The phenomenon of a “shy” Trump voter who kept their support for President Trump a secret exists, according to a post-election survey.
Nineteen percent of Trump voters said they fit the description of someone unwilling to disclose their preferred pick, even to friends, shows a newly released poll of 2020 voters by the conservative-leaning polling firm Public Opinion Strategies. Just 8% of Biden voters said the same.
The poll surveyed 1,600 voters and had a 2.45 percentage-point margin of error.
This group of “shy” Trump voters, hidden by the polls, loomed large after the president’s surprise election victory in 2016.
Because most polls were viewed as projecting a decisive victory for Hillary Clinton, this “shy” vote was assumed to have fooled pollsters who thought Clinton would win.
The Trump campaign said this week that they hoped to draw voters who didn’t cast a ballot for the president in the last cycle off “the sidelines” this year but disputed the notion that their voters were “shy.”

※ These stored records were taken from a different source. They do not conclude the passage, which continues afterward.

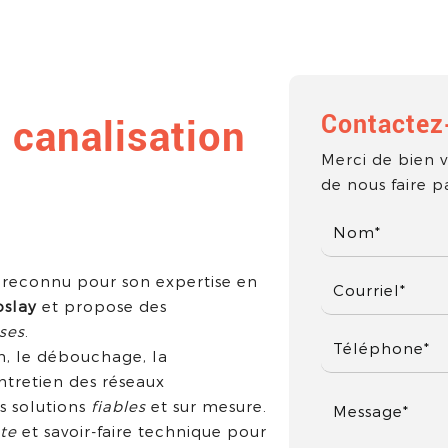
Contactez
 canalisation
Merci de bien v
de nous faire 
connu pour son expertise en
oslay
et propose des
ses
.
on, le débouchage, la
entretien des réseaux
es solutions
fiables
et sur mesure.
te
et savoir-faire technique pour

“There is, I shouldn’t say, a ‘shy’ Trump voter because I don’t think any Trump voter is truly shy, but these are folks who sat on the sidelines in 2016,” senior adviser Jason Miller told reporters on a Tuesday call.
According to Public Opinion Strategies’ poll, Trump also scored a 26-point advantage over Biden among the 30% of voters who cast a ballot on Election Day, 59% to 33%.
Late deciders, defined as voters who settle on a candidate in October or later and who make up 11% of the electorate, broke heavily for Trump, 51% to 35% for Biden. Fourteen percent of survey respondents said they voted to elect a third-party candidate.
As in 2016, Trump carried non-college-educated white men by 40 points, 67% to 27% for Biden.